Kicking bad-guy butt 'Jack Reacher'-style
05:00 AM, May 06, 2013
In the real Jack Reacher, five brutish thugs take on one Tom Cruise outside a sleazy Pittsburgh bar. Guess who’s still standing at the end of the melee?
Cruise, of course.
This is due to the fact that he’s Tom Cruise and the Keysi Fighting Method he employs in 2011’s Jack Reacher, which hits Blu-Ray and DVD May 7.
In a very, very alternate reality it’s one decrepit reporter (that’s me) taking on three thugs. Actually, they are professional stunt people who often play thugs when they are not being the nicest people ever. But I’m calling them thugs. And they will pay for their evil ways.
The gig’s simple. I learn everything I need to know about KFM (which everyone from Christian Bale’s Dark Knight to Cruise’s Reacher use to bust baddie butt) in about 20 minutes or less. Then I am meant to re-create Reacher’s bar mayhem.

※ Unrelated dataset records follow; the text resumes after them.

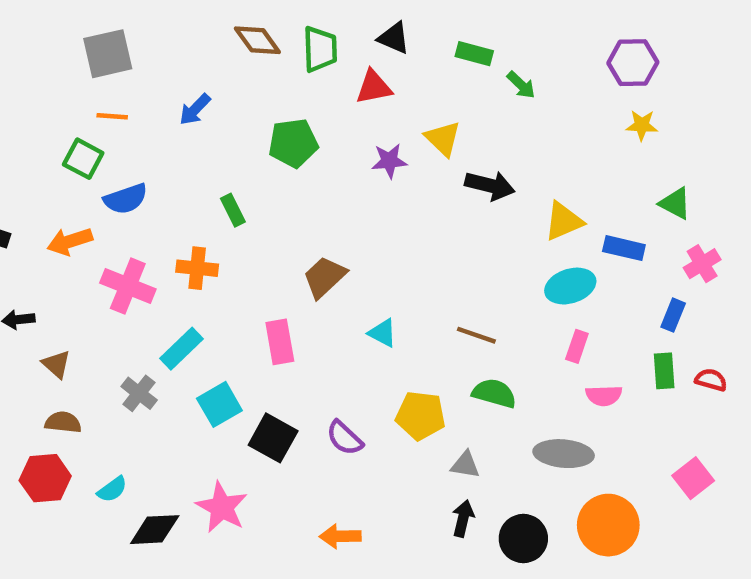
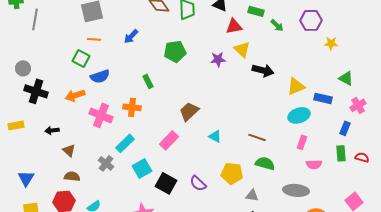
purple hexagon: (633, 63) -> (311, 20), moved
red triangle: (374, 87) -> (234, 26), moved
pink rectangle: (280, 342) -> (169, 140), turned 54

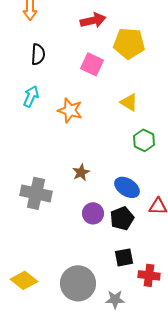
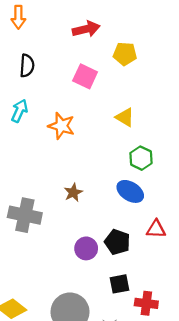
yellow pentagon: (129, 43) -> (125, 54), size x0.7
blue ellipse: (127, 187) -> (130, 191), moved
purple circle: (93, 213) -> (86, 248), moved
black pentagon: (122, 218) -> (117, 242), turned -30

Robert Alonzo, the stunt coordinator who trained Cruise for Reacher and works with him on most every film, has his work cut out for him. He tries to teach me the fighting moves in 10 easy steps that can be incorporated into any bar brawl I might join, or, more likely, when someone cuts into the line at Peet’s Coffee.
Sadly, each time by step three of 10 I’ve forgotten everything except for my “look mad” face. I’m actually really good at my “look mad” face. Hopeless at the rest.

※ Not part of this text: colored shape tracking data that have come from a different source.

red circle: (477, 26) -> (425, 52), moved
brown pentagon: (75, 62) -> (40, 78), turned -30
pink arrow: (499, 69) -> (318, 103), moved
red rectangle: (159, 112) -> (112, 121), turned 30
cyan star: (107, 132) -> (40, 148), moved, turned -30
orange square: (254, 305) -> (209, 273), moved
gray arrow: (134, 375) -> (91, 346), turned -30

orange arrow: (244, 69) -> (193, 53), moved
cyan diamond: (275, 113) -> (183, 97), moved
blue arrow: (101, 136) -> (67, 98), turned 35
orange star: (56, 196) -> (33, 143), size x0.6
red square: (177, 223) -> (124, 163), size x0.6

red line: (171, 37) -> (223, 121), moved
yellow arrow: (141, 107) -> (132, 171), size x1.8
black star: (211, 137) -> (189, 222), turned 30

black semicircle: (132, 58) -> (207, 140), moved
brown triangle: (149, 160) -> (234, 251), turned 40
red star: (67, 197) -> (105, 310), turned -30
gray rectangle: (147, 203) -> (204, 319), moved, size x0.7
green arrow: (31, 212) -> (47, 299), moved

In one training move, I mis-thrust my nose into Alonzo’s nearly stationary fist and deliver myself a de facto blow. This is not how it’s supposed to work. But it’s kind of cool to know that Cruise’s stunt trainer kind of hit me in the nose.
Andy Norman, a founder of KFM, can only shake his head as he sees me going through my paces. There just isn’t much to say. The guy invented the fighting method to survive tough Northern English pubs and saw Hollywood pick up the tough-guy fighting trend. Then I wuss-ify it in one pathetic blow.

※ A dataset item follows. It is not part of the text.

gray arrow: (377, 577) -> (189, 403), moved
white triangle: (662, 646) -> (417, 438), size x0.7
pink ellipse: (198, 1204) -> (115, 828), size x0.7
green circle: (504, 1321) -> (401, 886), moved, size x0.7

But I work my paces off stage inspired by the deep-seated fear that I am going to look pathetic on camera. There’s actual grunting in my training. Survivor plays in my head. People stare. I don’t care.
When I meet my stunt foes it’s all business. I demand they stop being nice. We roll through my 10 steps. It’s not perfect, but it’s 10. Stunt guys fly backward from my supposed blows and I add a flourish when I toss one baddie “out the door.” It shows promise for a signature move in the future.
And in one euphoric moment, there is a future. In that joint, right then, I rule like Reacher.
Tom Cruise, I’m giving you 10 reasons to watch your back. I might just need a few minutes to practice them again.